[TheForge] Re: guardrails and handrails

Andy Vida osan at netlabs.net
Wed Sep 15 11:52:18 EDT 2004



Charle B Vincent wrote:
> 
> Mike, he was talking about IT workers in the telecom industry.   Trust
> me, there it IS all about the bill.  When I started in the industry
> years ago, it paid OK(on par with engineers), but the real attraction
> was doing really neat shit with neat people - probably same as
> engineering years ago. 

	That's very true.  When we were true R&D people it was a lot
	of fun.  My friend Chuck and I actuially invented much of
	what has become standard software test methodology in the
	late 80s and that was pretty cool.  Now that those methods
	and technologies have essentially converged, the people
	working in them have become commodities, which sucks ass
	not just because one makes 20% of the income one once did,
	but because you are treated as a commodity as well.  Not
	necessarily with any overt contempt, though in some cases
	even that is so, but perhaps even worse you are treated as
	an object, with indifference.  That can ultrasuck.
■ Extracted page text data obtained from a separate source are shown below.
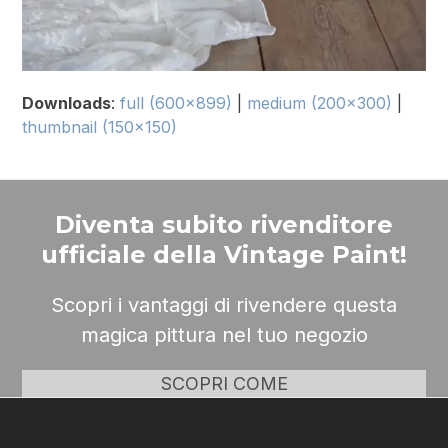
Downloads
:
full (600x899)
|
medium (200x300)
|
thumbnail (150x150)
Diventa subito rivenditore
ufficiale della Vintage Paint!
Scopri i vantaggi di rivendere questa
magica pittura nel tuo negozio
SCOPRI COME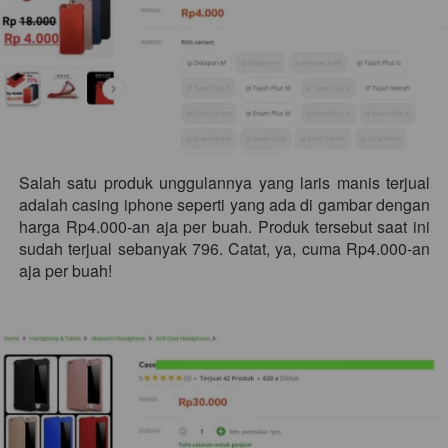
Salah satu produk unggulannya yang laris manis terjual 
adalah casing iphone seperti yang ada di gambar dengan 
harga Rp4.000-an aja per buah. Produk tersebut saat ini 
sudah terjual sebanyak 796. Catat, ya, cuma Rp4.000-an 
aja per buah!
>  The advent of the late late 90's had us all
> making stupid money, and attracted the crowd for which it is ALL about
> the money.   It transformed the company I am working for from a place
> where I was chastised for working too much unpaid overtime and
> neglecting my family to one where I get text messaged at the hospital
> asking if I am still going to make my billable quota for the week.
> Annual billable hours are targeted at 2000.  That doesn't include
> travel, education or marketing.   The only reason someone would sign up
> for that IS the money, cause no love of doing your job will survive all
> of that.

	This is so very true.  When I came out to Nautilus (the
	marketers of the Bowflex) I worked over 100 hours per
	week, seven days a week, for twelve weeks running.  At
	the end of it, I and the 40 contractors I was in charge 
	of were so burned out we could hardly see straight.  I
	finally told the director of QA that it had to stop, and
	being the right guy that he was, he put us on a limited
	schedule of perhaps only 60 ot 70 hours per week on a
	five day stint.  Even that is a lot of time.  The paychecks
	were great, at least for me as I was hourly and independent
	as opposed to most of the guys that worked for me who were
	on salaries, but $$ is rarely worth the beating you take,
	especially these days when much of the work goes unappreciated,
	though my last gig was great and they loved me and told me so.
	That is somewhat rare these days.

	As to Mike's rant, I think he didn't quite get my statement
	that the single goal restriction of the tool I used was
	stupid, and that things are never quite that simple.  
	Generating a bill should be a goal for most blacksmith
	work, otherwise one will have problems living in this world
	for which money has become the greatest god of them all.
	But there can be, and always are many other goals, depending
	where one sits on the "getting the job done" continuum.  And
	I believe in free aid to folks when circumstances suggest
	it.  I despise the bean counter mentality that imbues one
	with the "nothing goes uncharged for" attitude, especially
	in the important crafts such as smithing.  I call them
	important because they possess a soul that businesses such as
	telecom never have and never will because they are incapable
	of it.  Little old lady comes in with a broken widget and it
	takes all of ten minutes to mend it, I'm not likely to
	charge her anything for it.  Often times being needed by someone
	is better payment than anything else they could offer you.